Bez wątpienia jedną z najwybitniejszych niespodzianek wczorajszego wydarzenia Apple była prezentacja Apple Card, nowa karta fizyczna z Cupertino, dzięki któremu zamierzają uprościć płatności nawet wtedy, gdy nie masz przy sobie telefonu komórkowego lub zegarka, a także jest krokiem naprzód pod względem bezpieczeństwa, ponieważ nie posiada samego numeru karty.
Otóż faktem jest, że tak jak to się stało z Apple News, problem w tym, że ta usługa, przynajmniej początkowo, miała trafić tylko do Stanów Zjednoczonych, bo to jest miejsce z jej wdrożeniem… prostsze. Niemniej jednak, Wydaje się, że przynajmniej w przyszłości dotrze do większej liczby lokalizacji, a przynajmniej tak wskazał prezes Goldman Sachs..
Według banku Apple Card nie będzie ograniczona do Stanów Zjednoczonych
Jak mogliśmy się dowiedzieć dzięki informacjom CNBCNajwyraźniej Richard Gnodde, czyli dyrektor generalny Goldman Sachs (banku odpowiedzialnego za usługę Apple Card), publicznie wskazał, że usługa została uruchomiona w Stanach Zjednoczonych, ale że z czasem „wymyślą metody, aby móc oferować je na arenie międzynarodowej”.

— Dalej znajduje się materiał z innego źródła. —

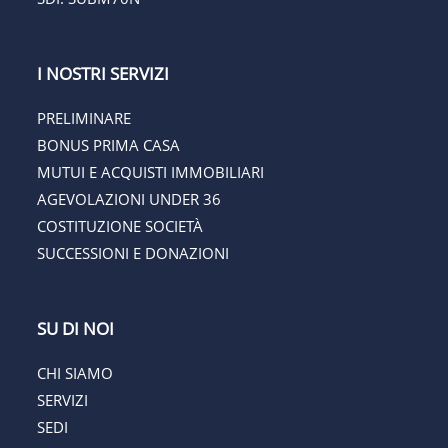
I NOSTRI SERVIZI
PRELIMINARE
BONUS PRIMA CASA
MUTUI E ACQUISTI IMMOBILIARI
AGEVOLAZIONI UNDER 36
COSTITUZIONE SOCIETÀ
SUCCESSIONI E DONAZIONI
SU DI NOI
CHI SIAMO
SERVIZI
SEDI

W ten sposób, chociaż na razie to prawda usługa będzie ograniczona do zatrudniania w Stanach ZjednoczonychPrzynajmniej wiemy już, że rozmawiano o tym, jak w przyszłości móc go oferować w innych krajach, więc nie wykluczamy, że za jakiś czas zrobią krok i zaczną być dostępne na niektórych terytoriach Europy , na przykład.
Teraz na razie powinniśmy pomyśleć, że ta usługa nawet nie jest jeszcze oficjalnie aktywna, ponieważ Apple Card pojawi się dopiero latem tego roku i jak powiedzieliśmy, rozpocznie się wyłącznie w USA.